Quelli che rimangono saranno allora chiamati a fare da camerieri ai turisti stranieri che cominceranno a lamentarsi come gli imprenditori del Nord che a volte, troppo poco spesso purtroppo, ci si rifiuta di lavorare per una miseria.
La solidarietà che noi esprimiamo alla Sea-Watch e i migranti che erano lì sopra, non è buonismo, è giustizia sociale. Non è umanità, è lotta di classe: quella che ci viene fatta dall’alto dei condoni e sgravi fiscali e quella a cui noi ci opponiamo.

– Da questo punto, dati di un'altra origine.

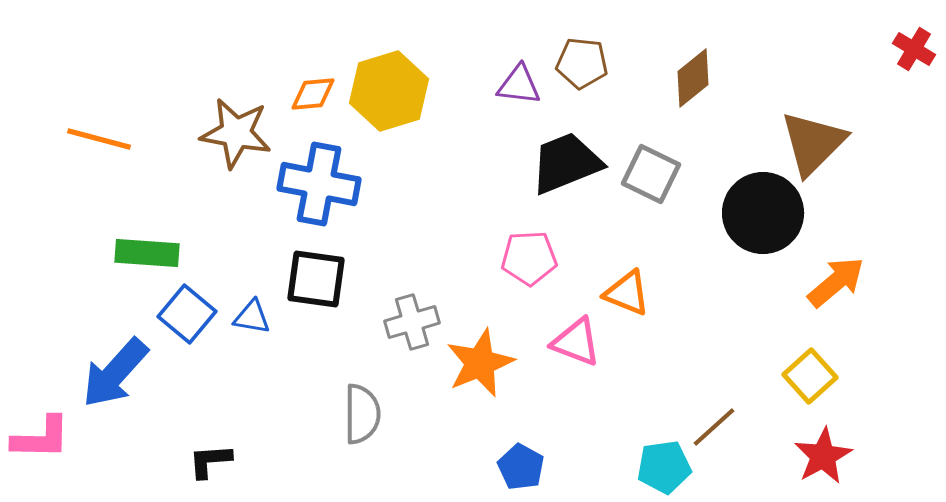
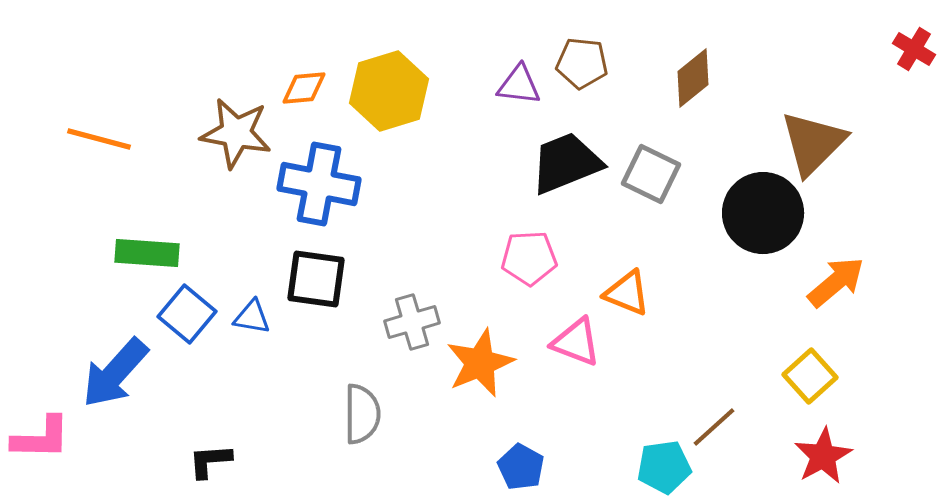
orange diamond: moved 9 px left, 6 px up
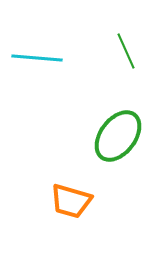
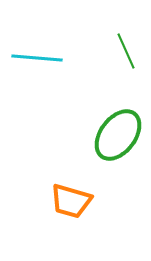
green ellipse: moved 1 px up
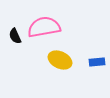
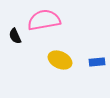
pink semicircle: moved 7 px up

E forse il problema sta proprio qui, che mentre loro continuano a farci la guerra, noi abbiamo smesso sia di opporci sia di gettare la palla più avanti, di attaccare i privilegi che continuano a garantire a una minoranza sulla nostra pelle e quella dei migranti.
E forse da qui ripartiremo, perché il punto non è la Sea Watch, è un sistema di cui Salvini è referente politico e che "a noi non sta bene che no".